Nachdem diese Sache nun geklärt war und beide sich beim anderen für ihr kindisches Verhalten entschuldigt hatten, setzten sie sich vor der Halle auf die Stufen, denn es gab weiterhin noch einiges zu klären. Diesmal war es Niko, der zuerst das Wort ergriff. "Wegen der Sache, die ich da gestern gesehen habe", kam er auf die Sache zu sprechen, die für die angspannte Situation zwischen den beiden gesorgt hatte. Weil Niko inne hielt warf Steffen Niko einen abwartenden Blick zu. Als Niko sich wieder gefasst hatte, fragte er schließlich die Frage, die ihn wohl am meisten beschäftigte: "Wie bist du da verdammt nochmal hineingeraten?" Steffen konnte sich ein Lachen nicht verkneifen. "Wie und weshalb das zwischen uns angefangen hat, kann ich dir nicht wirklich sagen. Es hat sich einfach mit der Zeit entwickelt.
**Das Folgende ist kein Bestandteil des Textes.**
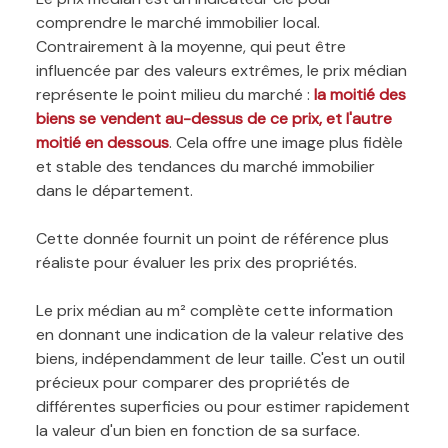
comprendre le marché immobilier local.
Contrairement à la moyenne, qui peut être
influencée par des valeurs extrêmes, le prix médian
représente le point milieu du marché :
la moitié des
biens se vendent au-dessus de ce prix, et l'autre
moitié en dessous
. Cela offre une image plus fidèle
et stable des tendances du marché immobilier
dans le département.
Cette donnée fournit un point de référence plus
réaliste pour évaluer les prix des propriétés.
Le prix médian au m² complète cette information
en donnant une indication de la valeur relative des
biens, indépendamment de leur taille. C'est un outil
précieux pour comparer des propriétés de
différentes superficies ou pour estimer rapidement
la valeur d'un bien en fonction de sa surface.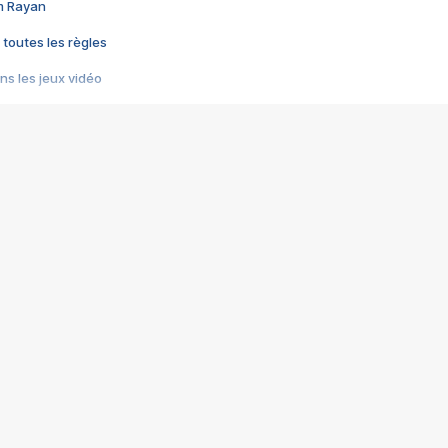
im Rayan
 toutes les règles
s les jeux vidéo
us choquant de Rockstar ? - Le scandale BULLY
e plus moche de Steam
du RÊVE tourne au CAUCHEMAR
pendant 8 heures
it… à tort
umiliés par un jeu vidéo
ire - Final Fantasy 8
ti un empire - Age of Empires
story DOFUS
tard, il crée l'un des pires jeux de tous les temps, MindsEye.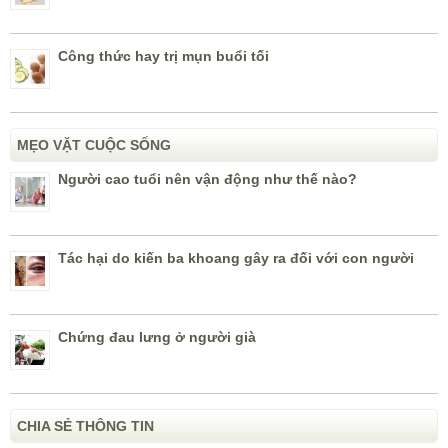
Công thức hay trị mụn buổi tối
MẸO VẶT CUỘC SỐNG
Người cao tuổi nên vận động như thế nào?
Tác hại do kiến ba khoang gây ra đối với con người
Chứng đau lưng ở người già
CHIA SẺ THÔNG TIN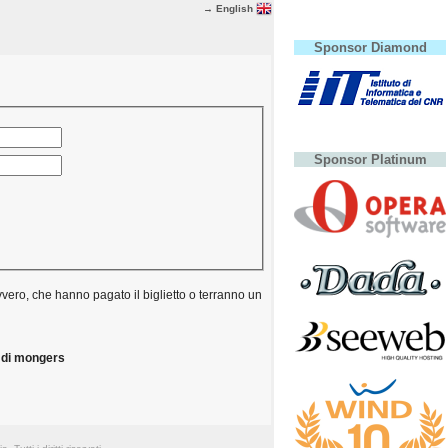
→ English
Sponsor Diamond
Sponsor Platinum
vero, che hanno pagato il biglietto o terranno un
 di mongers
Wir hatten diese tiefe Verbundenheit. Vermutlich hat es mir gefallen, jemanden zu haben, der mit denselben Problemen zu kämpfen hatte. Der mich verstanden hat. Dem ich meine Sorgen und Gedanken erzählen konnte. Und irgendwann hat es mit einem Kuss angefangen, der dann irgendwann im Bett geendet ist und aus einer Sache, die für uns anfangs keine großartige Bedeutung hatte ist dann etwas entstanden. Wir haben beide Gefühle füreinander entwickelt. Aber dann ist er nach Barcelona, der Kontakt ist abgebrochen und dann gestern Abend: Kurz bevor du gekommen bist hatten wir noch eine heftige Auseinandersetzung, doch dann hat es diesen Moment zwischen uns gegeben. Und ich musste einfach noch wissen, ob da noch irgendwelche Gefühle sind und dann habe ich ihn geküsst", fasste Steffen das Geschehene der letzten Jahre im Schnelldurchlauf zusammen. Nachdem er seine Erzählung beendet hatte, herrschte erstmal wieder Stille. Niko musste das Gesagte erstmal verdauen und auch Steffen musste gegen den stechenden Schmerz in seiner Brust ankämpfen.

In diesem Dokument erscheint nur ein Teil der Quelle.